The test drive was uneventful. I was doing this for more than anything to see if I'd be happy going back to an automatic transmission. While I definitely prefer the control a stick provides, this tranny was responsive and something I could live with.

And then the bullshit began.

Considering the history I shared with Anderson, I knew an extended warranty on any MINI going forward was a must—especially since this might very well be the last car I can afford to buy and would realistically want to keep it running as long as I did Anderson. (I do want to retire at some point, after all.) I specifically set my upper limit on a monthly payment below what I was actually willing to spend to account for the added expense of an extended warranty, but even I was taken aback when the finance guy returned with a full warranty package that added nearly $6K to the price of the car and pushed the monthly payments well over $500 a month.

That wasn't happening.

Thankfully there were several different packages I could choose from, with each offering customizable options. I didn't need or want routine oil changes to be covered, appearance (paint) protection, or a host of other items that were available. I simply wanted the drive train and basic electrical and mechanical items covered. Back and forth we went, with a string of indomitable 20 minute periods spent sitting and waiting for that blasted finance guy to return return with a new offer. I mean seriously.

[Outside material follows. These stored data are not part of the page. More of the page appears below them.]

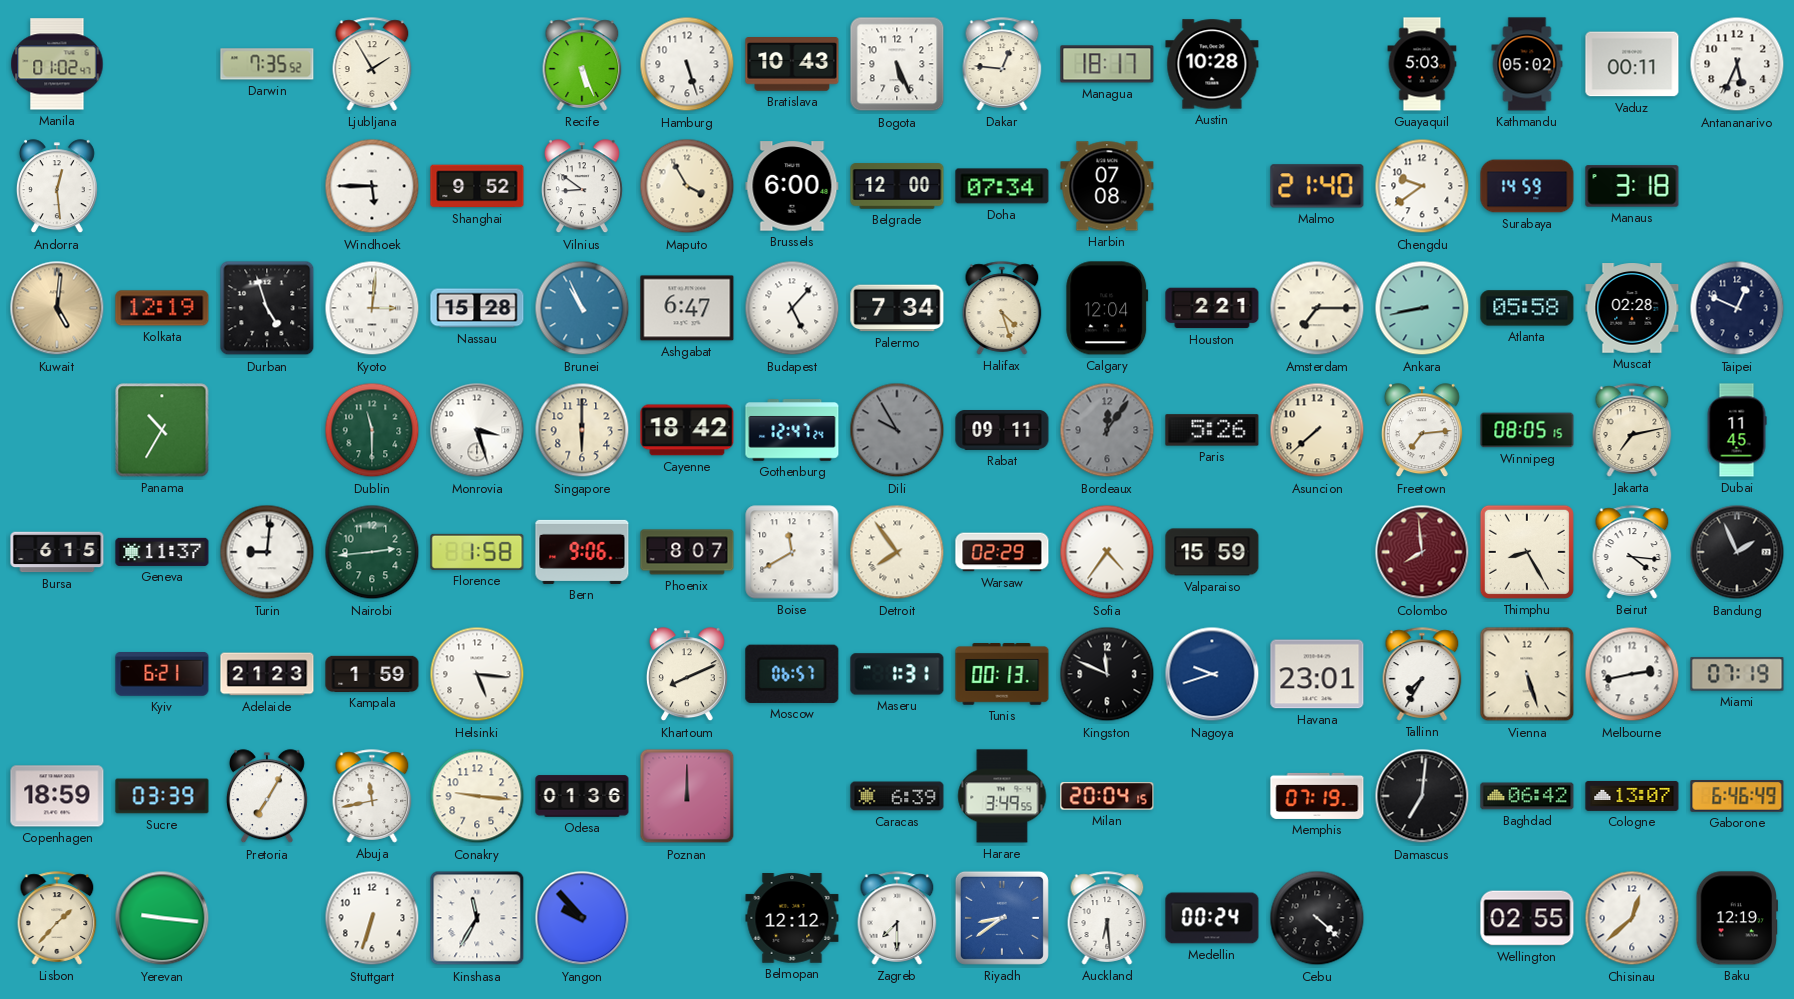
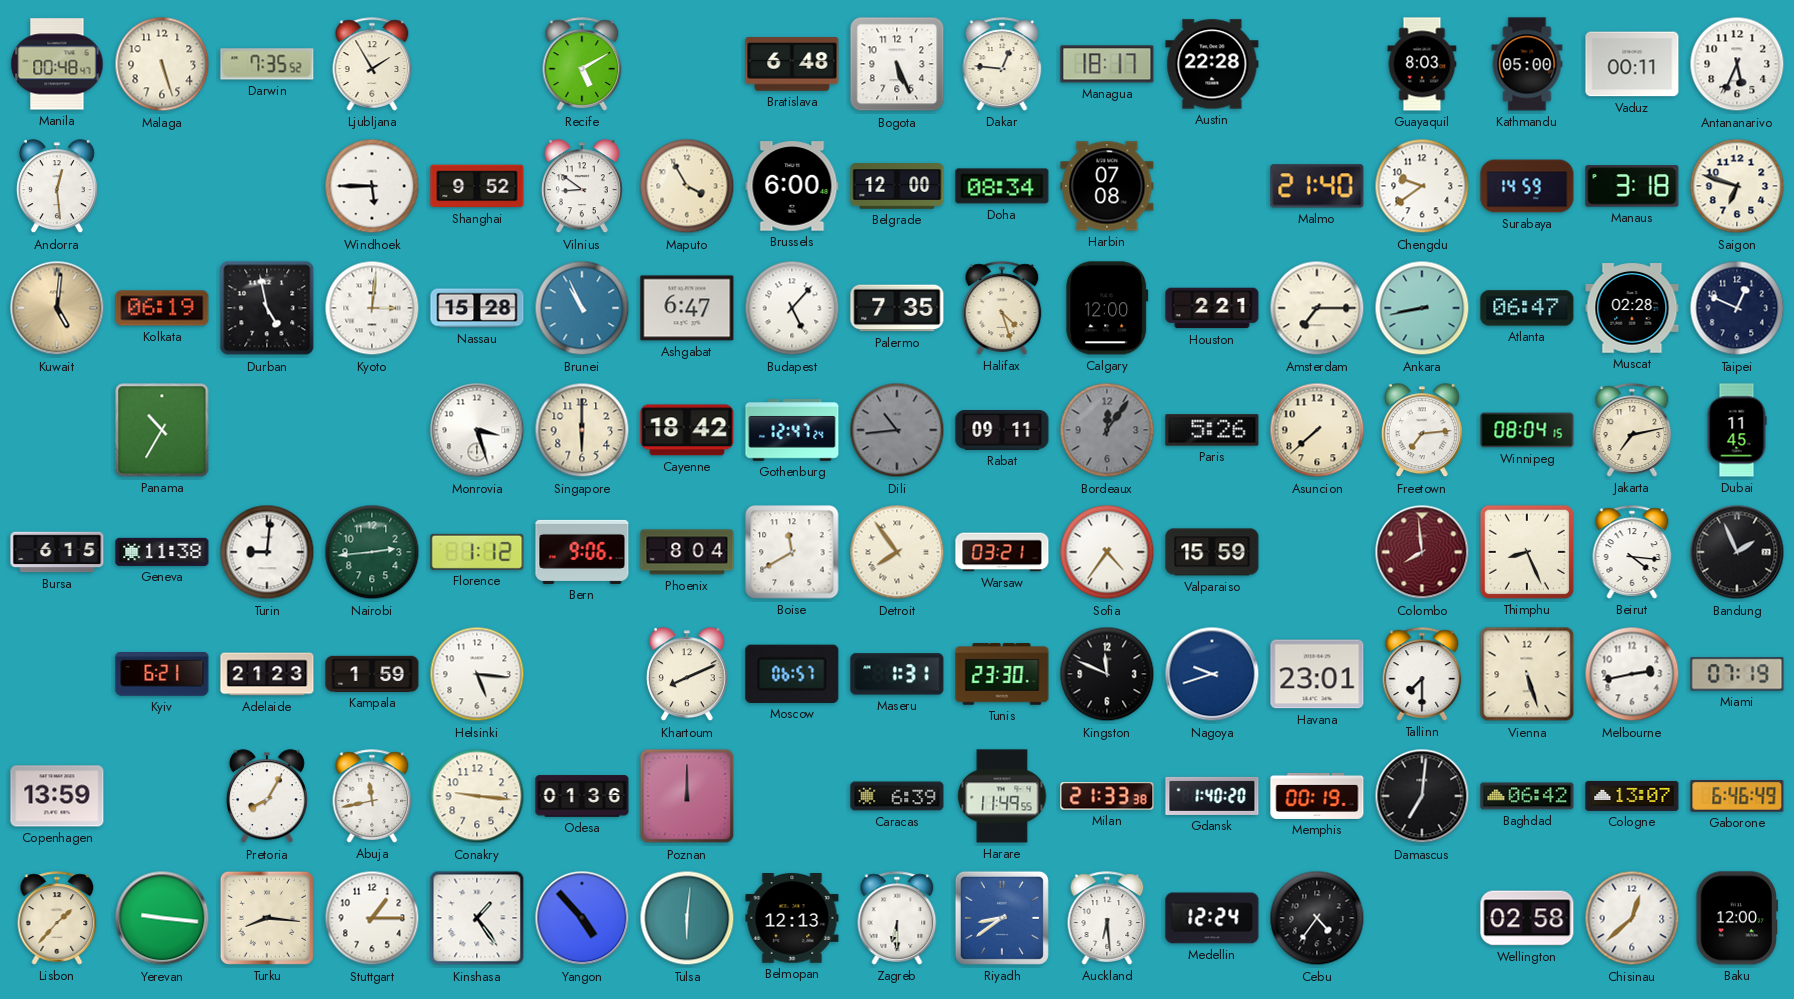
Manila: 01:02 -> 00:48
Malaga: none -> 5:27
Recife: 5:26 -> 5:10
Hamburg: 5:27 -> none
Bratislava: 10:43 -> 6:48
Austin: 10:28 -> 22:28
Guayaquil: 5:03 -> 8:03
Kathmandu: 05:02 -> 05:00
Doha: 07:34 -> 08:34
Saigon: none -> 6:48
Kolkata: 12:19 -> 06:19
Durban: 4:57 -> 4:58
Palermo: 7:34 -> 7:35
Calgary: 12:04 -> 12:00
Atlanta: 05:58 -> 06:47
Dublin: 11:30 -> none
Dili: 9:55 -> 10:44
Winnipeg: 08:05 -> 08:04
Geneva: 11:37 -> 11:38
Florence: 1:58 -> 1:12
Phoenix: 8:07 -> 8:04
Warsaw: 02:29 -> 03:21
Thimphu: 8:25 -> 8:26
Tunis: 00:13 -> 23:30
Tallinn: 7:35 -> 7:30
Copenhagen: 18:59 -> 13:59
Sucre: 03:39 -> none
Pretoria: 7:05 -> 8:05
Harare: 3:49 -> 11:49
Milan: 20:04 -> 21:33
Gdansk: none -> 1:40
Memphis: 07:19 -> 00:19
Turku: none -> 8:16
Stuttgart: 6:33 -> 1:15
Kinshasa: 11:35 -> 1:24
Yangon: 9:53 -> 4:53
Tulsa: none -> 6:01
Belmopan: 12:12 -> 12:13
Zagreb: 7:30 -> 6:30
Medellin: 00:24 -> 12:24
Cebu: 4:22 -> 4:36
Wellington: 02:55 -> 02:58
Baku: 12:19 -> 12:00
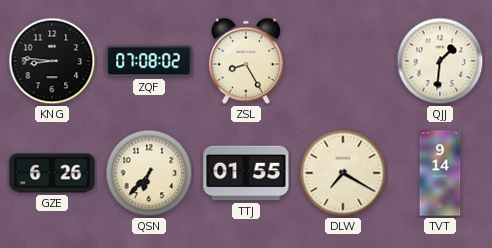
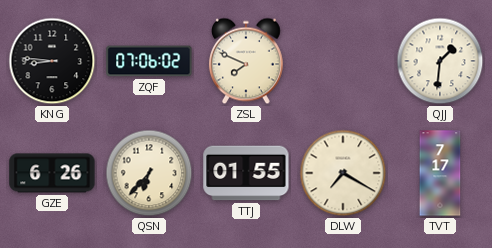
ZQF: 07:08 -> 07:06
ZSL: 8:25 -> 7:49
TVT: 9:14 -> 7:17
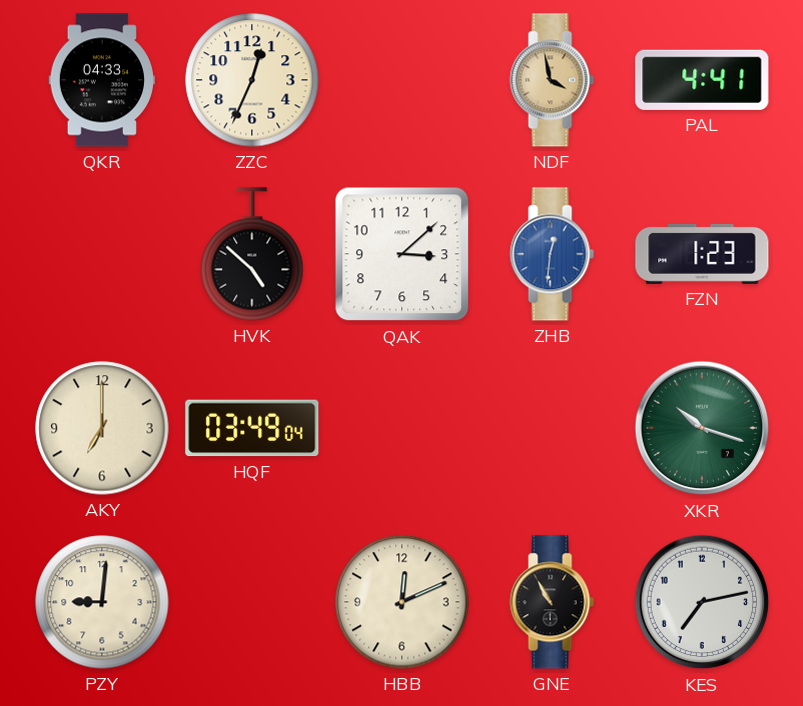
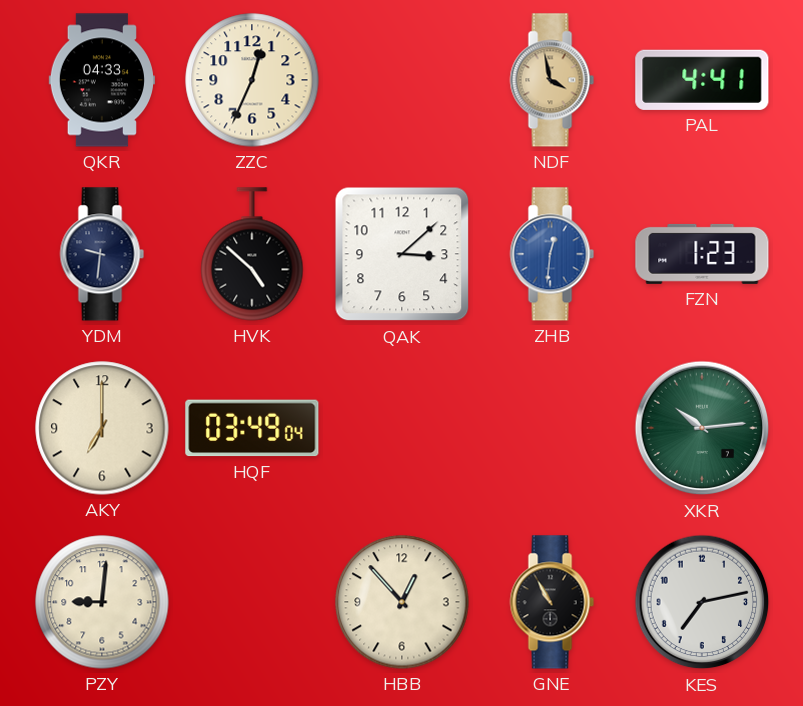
YDM: none -> 9:31
XKR: 10:18 -> 10:14
HBB: 12:11 -> 12:53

"I apologize for the wait."

They really wanted to sell me more bullshit coverage than I wanted or needed. (Must be a cash cow for the dealership.) After nearly 90 minutes of this crap I agreed to take the fucking oil change service in addition to the mechanical/electrical breakdown coverage in exchange for a much lower interest rate on the loan. Done.

And then it was another forty-five minute wait while they prepped the car.

(Note to Derek: When you have nothing else to do when they're getting the car ready to deliver or the finance guy is bullshitting backstage, do NOT come and sit at the table with us without saying a word. It is creepy as FUCK.)

When the car was finally ready, I got in and saw that now ALL FOUR tires were showing low pressure, and the undefined warning symbol was still illuminated.

"I apologize."

"They said the warnings will disappear once you drive it for a while."

From experience I knew that was also bullshit, but I also knew it was only a matter of resetting the computer to accept the new pressures (I'd done this often with Anderson). The undefined warning light was more concerning, but they had a 5-day return policy, and I figured if I couldn't discern what was happening and it didn't disappear on its own the car would go back.

Like I said, I wanted the car, but not so much that I wasn't willing to walk away from the deal.

When all was said and done, it was 4:30 pm. (We had been there since noon.) After getting the car home, I had time to look through the manual (still brand new and unopened – obviously the previous owner had never even looked at it) and found the reset procedure, which took care of the four low air pressure warnings. The undefined warning symbol was oil related, so I checked the oil level (which was fine), replaced the dipstick, and after restarting the car that warning disappeared as well. (I guess it's like the unseated gas cap warning? The stick hadn't been fully inserted.)

Since that time I noticed that one of the license plate bulbs was burnt out, the stubby antenna was missing and—probably most troubling of all—the center console that was shown in the online photos of the car—had mysteriously disappeared between the time the photos were taken and my test drive.

I've already replaced the bulb and antenna, and have emailed them regarding the console, but I seriously doubt I'll hear anything back.* (The car was sold "as-is") and frankly at this point I hope I never have to set foot in that dealership again.

*Update: I just got an email from Derek telling me he'd "find out what happened to those items." Ugh.